Dikatakan Warek I, semakin hari semakin bertambah masyarakat yang ikut terlibat dalam KKN ini. Respon dan animo dari masyarakat setelah dieksekusi terkait menguras dan mengupas tumpukan sampah. Kedekatan dengan masyarakat dan pembimbing lapangan sangat bermakna bagi mahasiswa.
“Walaupun, pada awalnya terjadi beberapa kendala yang dihadapi seperti tidak mudahnya mendatangkan alat berat untuk mengangkut tumpukan sampah dan juga terjadinya penolakan dari warga karena merasa terancam pekerjaannya dari memungut sampah karena dianggap sebagai nilai jualnya dan hal tersebut dapat teratasi,” terangnya.
Banyaknya sampah menimbulkan kerumunan lalat di berbagai sudut baik di luar maupun rumah penduduk.
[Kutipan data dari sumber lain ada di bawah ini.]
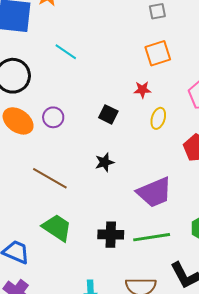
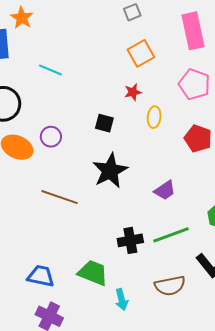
black star: (105, 162) -> (110, 171), size x1.8
purple trapezoid: (154, 192) -> (165, 190), size x0.6
green trapezoid: (57, 228) -> (93, 273), moved

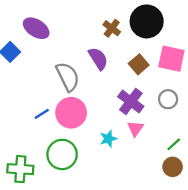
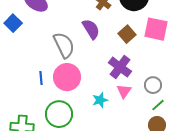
gray circle: (168, 99) -> (153, 85), moved
blue line: (42, 114) -> (41, 78), turned -64

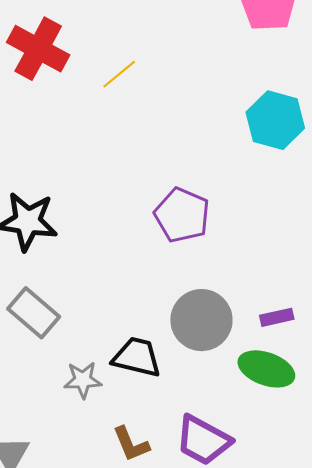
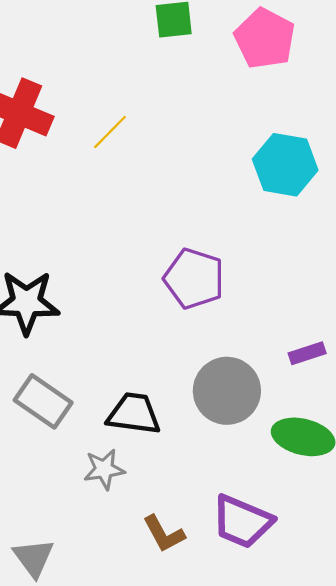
purple rectangle: (277, 317) -> (307, 353), moved
black trapezoid: (137, 357) -> (134, 414), moved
Dalam kondisi seperti ini, mahasiswa Unisba melakukan inovasi dengan menggunakan kopi untuk menjaring lalat, dan inovasi tersebut berhasil.
Sementara itu, Kepala LLDIKTI Wil. IV, Prof. Dr. Uman Suherman AS, M.Pd., dalam sambutannya mengatakan, seminar ini merupakan seminar kedua setelah sebelumnya dilaksanakan seminar khusus perguruan tinggi yang sudah melakukan tematik dan inovatif di wilayah tengah Citarum beberapa waktu lalu. Melalui seminar ini, lanjutnya, LLDIKTI Wil. IV ingin melakukan sharing pemahaman yang mendalam mengenai kajian terhadap analisis, kajian terhadap permasalahan maupun faktor pendukung yang ditemukan pada saat perguruan tinggi melakukan pembelajaran inovatif di Citarum.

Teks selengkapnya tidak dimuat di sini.